Requirement:
Scan the records below for lines with the word "упаковкой", then state how many you find and nothing else.

+++ Task material +++

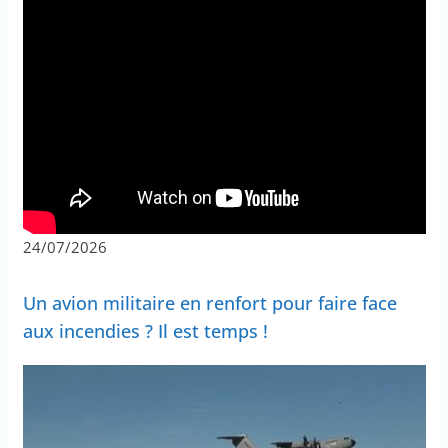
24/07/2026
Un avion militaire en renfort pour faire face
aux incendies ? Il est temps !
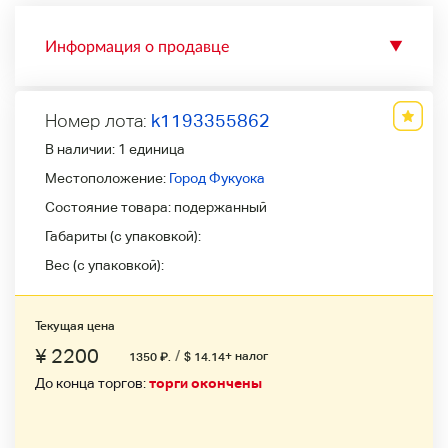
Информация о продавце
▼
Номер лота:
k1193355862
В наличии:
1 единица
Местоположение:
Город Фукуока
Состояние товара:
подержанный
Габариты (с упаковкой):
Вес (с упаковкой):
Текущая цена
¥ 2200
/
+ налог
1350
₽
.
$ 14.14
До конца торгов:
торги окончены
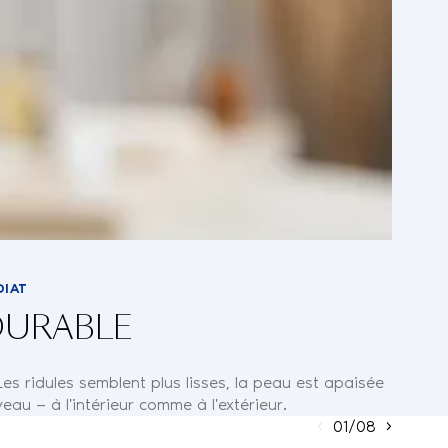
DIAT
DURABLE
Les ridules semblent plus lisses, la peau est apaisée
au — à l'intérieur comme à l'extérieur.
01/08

+++
+++ Task material +++

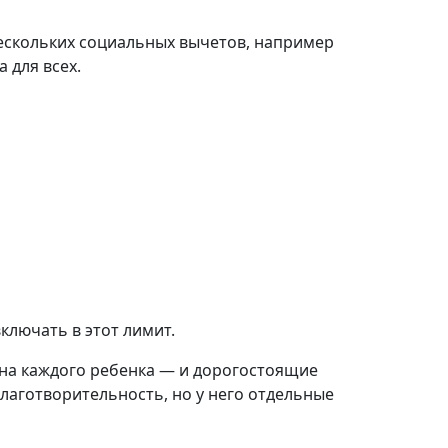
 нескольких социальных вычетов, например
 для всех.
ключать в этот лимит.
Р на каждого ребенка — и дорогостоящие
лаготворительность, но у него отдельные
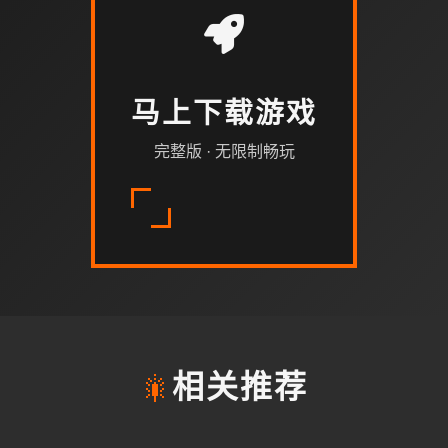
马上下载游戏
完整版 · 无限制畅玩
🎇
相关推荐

+++

Solution below:
2